If you want flowers for display, or cutting, during most of the summer, you’ll need to plant large corms every two weeks throughout the early spring. Plant them in a sunny spot after the danger of frost has passed. Try to plant the corms (bulbs) in the spring, then sit back and wait, and prepare to be amazed. Plant large bulbs 4 to 6 inches deep, medium-sized bulbs 3 to 4 inches deep, and small bulbs 2 to 3 inches deep. For the best effect, plant mixed colors in groups of 25 or more; single colors may be planted as few as 10 in a group for equally striking displays.
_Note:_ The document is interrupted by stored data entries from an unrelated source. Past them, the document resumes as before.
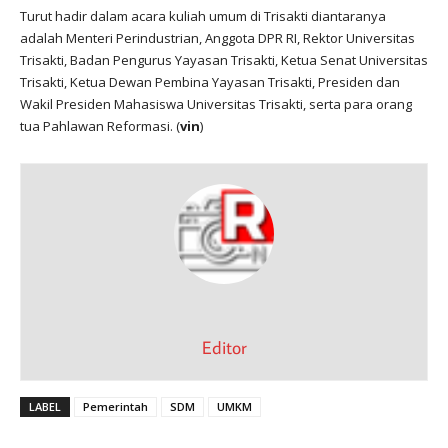
Turut hadir dalam acara kuliah umum di Trisakti diantaranya
adalah Menteri Perindustrian, Anggota DPR RI, Rektor Universitas
Trisakti, Badan Pengurus Yayasan Trisakti, Ketua Senat Universitas
Trisakti, Ketua Dewan Pembina Yayasan Trisakti, Presiden dan
Wakil Presiden Mahasiswa Universitas Trisakti, serta para orang
tua Pahlawan Reformasi. (
vin
)
Editor
LABEL
Pemerintah
SDM
UMKM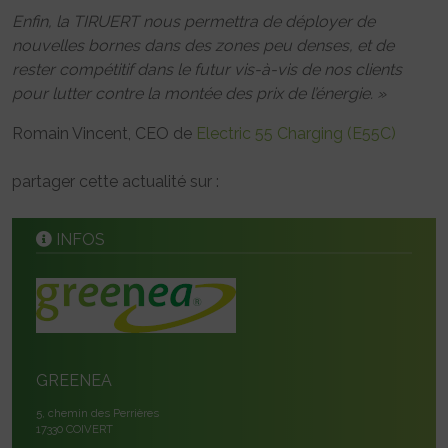
Enfin, la TIRUERT nous permettra de déployer de
nouvelles bornes dans des zones peu denses, et de
rester compétitif dans le futur vis-à-vis de nos clients
pour lutter contre la montée des prix de l’énergie. »
Romain Vincent, CEO de
Electric 55 Charging (E55C)
partager cette actualité sur :
INFOS
GREENEA
5, chemin des Perrières
17330 COIVERT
The flowers should bloom in about 90 days. They should open first from the base of the spike, with the older flowers dying as new ones develop and open. Flowers bloom in all colors of the rainbow except true blue. The cone of flowers running up the plant stalk comes in a myriad of colors from white, to fuschia, to bright yellow
The gladiolus is an important floral crop world wide that is grown in gardens and sold as a cut flower. In fact, Gladioli are recorded (under several of its synonyms) as being used in southern Africa in treating a variety of ailments, including diarrhea and colds. It is one of the few plants that can produce green blooms, and produce a show stopping effect in the garden or a vase. They are grown for their attractive flower spike that has florets of huge form, dazzling color and varying sizes, with a long vase life.